That’s me, I thought.
And it
was
me: the child I could remember, at any rate. By that time I was not a popular child in Retreat. Not like the small spawn of the families who had summered there for generations. Oh, there were the Boston Chamblisses on one side of me, but one had only to look at my fiery hair and listen to my novenathickened speech to realize what was on the other side. And the children knew it and, unlike their elders, were not slow to tax me with it. Over my furious little head the raffish shade of my mad mother, Happy, hovered, and the loud Irish presence of my father, Tommy; and there was still the pale ghost of my Uncle Petie’s dead baby, for the colony still talked of that at their dinner tables all these years later, and their children talked of it with alacrity to me.
The weight of all those specters was too much for me.
Volatile by nature, I became fierce and truculent; I got into fights and blacked aristocratic blue eyes and
blooded aristocratic small noses when some child called me the grease monkey’s daughter or pointed out that my mother slept with anybody at all, and spent half her time in the crazy house, and had just the past winter tried to kill herself by cutting her wrists with the night nurse’s nail scissors.
I swore too, with a proficiency that only my mother could match and from whom I had learned it, and was given to long spells when I simply vanished into the woods or sneaked out in my older cousins’ Beetle Cat and could not be found for hours. The wildness and the solitude of Cape Rosier were its earliest and best gifts to me, and I went out into them like a wild thing and stayed until someone hunted me down.
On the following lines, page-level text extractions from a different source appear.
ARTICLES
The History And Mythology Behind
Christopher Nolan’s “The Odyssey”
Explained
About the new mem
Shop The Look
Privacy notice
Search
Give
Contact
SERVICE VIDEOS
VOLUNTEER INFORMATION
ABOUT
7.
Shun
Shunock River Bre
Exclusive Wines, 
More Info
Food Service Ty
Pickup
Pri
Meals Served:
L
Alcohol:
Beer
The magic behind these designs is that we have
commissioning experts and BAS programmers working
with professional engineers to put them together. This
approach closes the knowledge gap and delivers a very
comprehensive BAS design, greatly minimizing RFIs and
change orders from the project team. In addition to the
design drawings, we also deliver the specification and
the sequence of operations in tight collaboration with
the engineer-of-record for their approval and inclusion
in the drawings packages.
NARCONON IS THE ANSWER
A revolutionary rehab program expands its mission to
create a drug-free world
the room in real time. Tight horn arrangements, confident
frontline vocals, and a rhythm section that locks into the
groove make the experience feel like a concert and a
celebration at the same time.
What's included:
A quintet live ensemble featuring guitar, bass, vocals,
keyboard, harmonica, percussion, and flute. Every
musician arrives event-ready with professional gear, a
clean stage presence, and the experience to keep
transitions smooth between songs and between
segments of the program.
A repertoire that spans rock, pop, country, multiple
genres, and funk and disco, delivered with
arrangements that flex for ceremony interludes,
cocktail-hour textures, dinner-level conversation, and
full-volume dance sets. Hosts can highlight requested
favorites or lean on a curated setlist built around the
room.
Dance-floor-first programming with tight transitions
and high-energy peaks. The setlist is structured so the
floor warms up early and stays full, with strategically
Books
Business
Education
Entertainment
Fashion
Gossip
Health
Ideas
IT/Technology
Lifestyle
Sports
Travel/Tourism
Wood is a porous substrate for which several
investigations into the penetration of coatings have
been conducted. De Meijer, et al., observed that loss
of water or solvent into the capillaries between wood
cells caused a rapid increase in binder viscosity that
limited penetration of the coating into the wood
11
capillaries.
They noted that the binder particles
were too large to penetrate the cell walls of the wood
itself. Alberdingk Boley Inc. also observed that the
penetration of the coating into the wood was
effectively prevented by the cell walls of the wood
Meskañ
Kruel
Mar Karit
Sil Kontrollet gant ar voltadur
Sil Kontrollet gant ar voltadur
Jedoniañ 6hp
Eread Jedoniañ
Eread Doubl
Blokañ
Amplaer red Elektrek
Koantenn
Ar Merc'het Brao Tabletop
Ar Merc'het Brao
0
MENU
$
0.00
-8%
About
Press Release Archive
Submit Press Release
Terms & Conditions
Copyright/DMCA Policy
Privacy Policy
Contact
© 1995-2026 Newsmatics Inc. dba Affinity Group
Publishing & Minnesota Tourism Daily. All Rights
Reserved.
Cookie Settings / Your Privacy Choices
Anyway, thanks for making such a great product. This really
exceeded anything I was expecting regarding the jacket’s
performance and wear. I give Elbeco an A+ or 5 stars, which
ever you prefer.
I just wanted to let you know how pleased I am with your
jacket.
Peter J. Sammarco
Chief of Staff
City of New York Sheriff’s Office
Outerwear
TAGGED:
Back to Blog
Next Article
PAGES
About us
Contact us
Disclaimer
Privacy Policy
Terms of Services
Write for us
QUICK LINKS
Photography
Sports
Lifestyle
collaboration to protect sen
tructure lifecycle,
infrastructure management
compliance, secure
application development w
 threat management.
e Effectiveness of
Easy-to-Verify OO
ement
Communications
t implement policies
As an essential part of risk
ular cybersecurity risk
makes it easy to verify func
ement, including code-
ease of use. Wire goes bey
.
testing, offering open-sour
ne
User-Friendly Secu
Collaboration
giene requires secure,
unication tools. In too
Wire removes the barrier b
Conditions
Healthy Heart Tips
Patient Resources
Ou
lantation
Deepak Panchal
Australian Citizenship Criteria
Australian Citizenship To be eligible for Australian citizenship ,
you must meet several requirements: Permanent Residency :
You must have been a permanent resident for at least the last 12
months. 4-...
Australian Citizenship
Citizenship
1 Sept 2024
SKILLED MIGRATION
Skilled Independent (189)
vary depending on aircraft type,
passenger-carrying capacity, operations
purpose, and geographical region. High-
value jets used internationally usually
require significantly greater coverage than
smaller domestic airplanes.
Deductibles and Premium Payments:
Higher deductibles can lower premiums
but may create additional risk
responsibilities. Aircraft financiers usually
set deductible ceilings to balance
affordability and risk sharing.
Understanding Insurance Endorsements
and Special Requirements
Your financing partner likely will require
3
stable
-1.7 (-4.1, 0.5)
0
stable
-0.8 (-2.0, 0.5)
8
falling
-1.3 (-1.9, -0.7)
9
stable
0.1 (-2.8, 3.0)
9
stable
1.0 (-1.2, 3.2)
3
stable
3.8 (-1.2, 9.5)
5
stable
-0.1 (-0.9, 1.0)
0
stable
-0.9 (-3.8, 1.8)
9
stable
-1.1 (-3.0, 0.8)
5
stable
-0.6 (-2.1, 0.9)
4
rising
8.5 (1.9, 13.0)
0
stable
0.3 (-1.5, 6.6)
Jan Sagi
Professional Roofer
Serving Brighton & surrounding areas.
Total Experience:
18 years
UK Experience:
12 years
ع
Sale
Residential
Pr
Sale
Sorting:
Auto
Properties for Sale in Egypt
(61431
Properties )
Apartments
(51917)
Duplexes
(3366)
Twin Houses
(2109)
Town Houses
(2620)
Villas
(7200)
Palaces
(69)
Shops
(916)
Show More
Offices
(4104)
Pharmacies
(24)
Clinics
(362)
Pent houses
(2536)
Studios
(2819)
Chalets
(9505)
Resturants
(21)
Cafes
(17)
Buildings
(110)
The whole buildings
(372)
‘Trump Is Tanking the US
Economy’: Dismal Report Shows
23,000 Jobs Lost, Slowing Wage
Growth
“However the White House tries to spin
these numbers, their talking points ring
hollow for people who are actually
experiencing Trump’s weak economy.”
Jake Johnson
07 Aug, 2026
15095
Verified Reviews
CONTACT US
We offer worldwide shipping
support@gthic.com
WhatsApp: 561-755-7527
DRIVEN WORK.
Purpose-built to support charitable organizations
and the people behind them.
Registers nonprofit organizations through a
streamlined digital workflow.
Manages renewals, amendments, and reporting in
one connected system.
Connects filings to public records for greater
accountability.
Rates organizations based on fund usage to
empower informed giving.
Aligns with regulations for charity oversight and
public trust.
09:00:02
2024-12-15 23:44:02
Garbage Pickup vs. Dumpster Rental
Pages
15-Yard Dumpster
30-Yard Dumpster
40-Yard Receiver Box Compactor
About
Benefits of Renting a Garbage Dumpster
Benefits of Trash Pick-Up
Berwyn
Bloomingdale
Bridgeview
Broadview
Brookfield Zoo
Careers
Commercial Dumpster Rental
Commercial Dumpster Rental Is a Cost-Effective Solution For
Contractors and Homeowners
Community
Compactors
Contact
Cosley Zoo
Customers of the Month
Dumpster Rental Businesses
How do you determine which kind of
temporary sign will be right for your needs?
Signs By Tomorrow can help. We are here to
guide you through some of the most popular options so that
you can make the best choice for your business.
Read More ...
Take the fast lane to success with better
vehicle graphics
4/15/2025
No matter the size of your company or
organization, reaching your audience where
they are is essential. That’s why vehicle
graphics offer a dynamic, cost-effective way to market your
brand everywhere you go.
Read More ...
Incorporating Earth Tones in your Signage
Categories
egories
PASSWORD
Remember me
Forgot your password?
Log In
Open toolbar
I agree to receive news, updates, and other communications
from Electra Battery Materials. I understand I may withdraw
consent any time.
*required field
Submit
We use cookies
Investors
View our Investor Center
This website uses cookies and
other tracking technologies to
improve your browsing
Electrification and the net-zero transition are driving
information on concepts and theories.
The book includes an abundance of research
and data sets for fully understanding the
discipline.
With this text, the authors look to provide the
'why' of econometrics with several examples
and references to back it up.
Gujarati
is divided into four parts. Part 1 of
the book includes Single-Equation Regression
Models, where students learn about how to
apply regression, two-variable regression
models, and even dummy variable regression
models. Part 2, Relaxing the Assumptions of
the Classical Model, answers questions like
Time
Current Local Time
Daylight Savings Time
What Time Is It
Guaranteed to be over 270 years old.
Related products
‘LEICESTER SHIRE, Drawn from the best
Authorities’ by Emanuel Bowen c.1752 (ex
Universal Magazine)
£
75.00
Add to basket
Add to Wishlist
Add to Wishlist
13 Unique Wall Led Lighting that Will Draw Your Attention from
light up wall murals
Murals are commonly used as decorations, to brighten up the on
It was usually Grammaude.
I was a born tomboy; by the time I was six I could swim like a fish and was learning to sail like a native child under the tutelage of old Micah Willis, and there was not a tree in the colony I had not climbed, not a slanting roof, or a rock, or a cliff. I sassed old ladies who were syrupy to me, ignored old gentlemen who were debonair and charming, would not pass canapes at parties or go to square dances at the yacht club or wear anything but blue jeans. I was the only child in colony memory who hated Yaycamp. The children thought I was queer and unfeminine and common, and the adults thought the same, and in time it was decided that my manners, despite the best efforts of my grandmother, were nothing they wanted their offspring to emulate. If it had not been for Grammaude, who seemed simply not to notice that there was anything wrong with me or to hear any of the talk about me, and for Mike Willis, I would have spent all my time alone.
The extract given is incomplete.